How does this compare with existing access control solutions like https://aws.amazon.com/cognito/ or auth0 rbac?

[kkajla]

As others have mentioned, solutions like Cognito and Auth0 are primarily focused on providing authentication (authn) and stop at basic RBAC when it comes to authorization (authz). Many companies quickly outgrow RBAC or need more powerful authz models (fine grained, attribute based, etc.) to serve their business needs.

Warrant focuses on the authz piece, supporting RBAC (like Cognito & Auth0), but more importantly, allowing companies to define & enforce their own authz model.

[jwineinger]

Auth0 has an upcoming authz product based on Zanzibar as well.

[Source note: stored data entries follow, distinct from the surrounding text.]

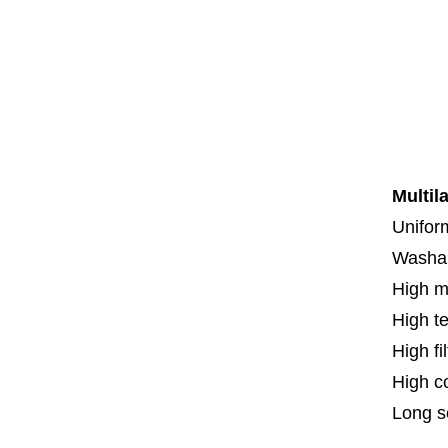
Co
Co
Th
F
Spe
Multil
Uniform
Washa
High m
High t
High fi
High c
Long se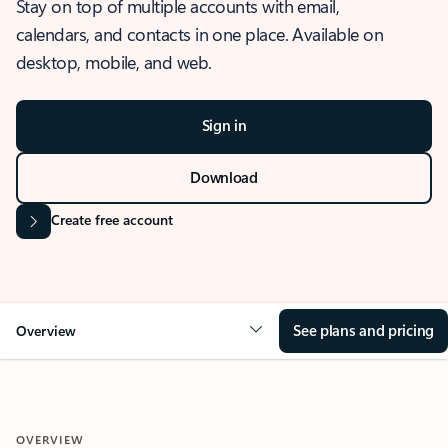
Stay on top of multiple accounts with email,
calendars, and contacts in one place. Available on
desktop, mobile, and web.
Sign in
Download
Create free account
See plans and pricing
Overview
OVERVIEW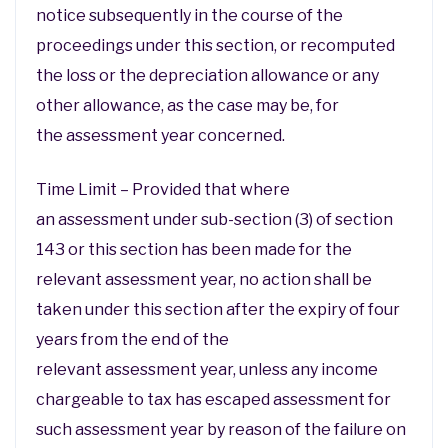
notice subsequently in the course of the
proceedings under this section, or recomputed
the loss or the depreciation allowance or any
other allowance, as the case may be, for
the assessment year concerned.
Time Limit – Provided that where
an assessment under sub-section (3) of section
143 or this section has been made for the
relevant assessment year, no action shall be
taken under this section after the expiry of four
years from the end of the
relevant assessment year, unless any income
chargeable to tax has escaped assessment for
such assessment year by reason of the failure on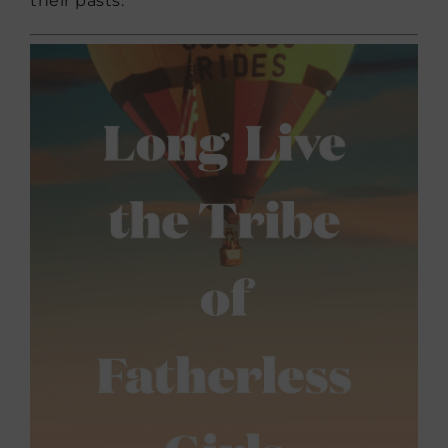
their pasts.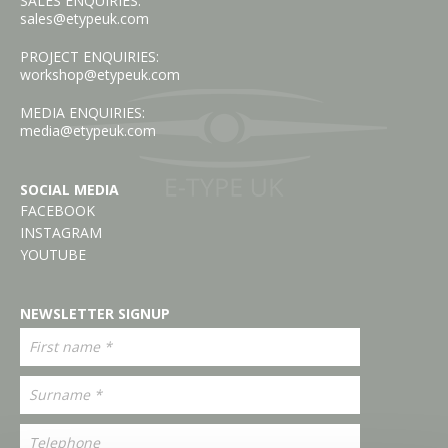
SALES ENQUIRIES:
sales@etypeuk.com
PROJECT ENQUIRIES:
workshop@etypeuk.com
MEDIA ENQUIRIES:
media@etypeuk.com
SOCIAL MEDIA
FACEBOOK
INSTAGRAM
YOUTUBE
NEWSLETTER SIGNUP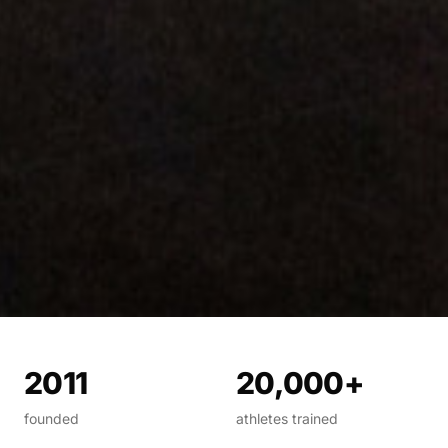
2011
20,000+
founded
athletes trained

They've open sourced it: https://openfga.dev/

[ukulele]

We tried cognito (bizarrely hard to use), Auth0 (mildly hard to use), and Userfront (easy to use) for authentication + rbac + multi-tenancy. We also looked at Warrant and Oso, and my takeaway was that they shine for more complex use cases, which wasn't our particular need.

[notlukesky]

Did pricing affect your decision at all?

[TameAntelope]

I don't know if Cognito is an access control solution per se, since it doesn't support any kind of AuthZ (AFAICT) out of the box.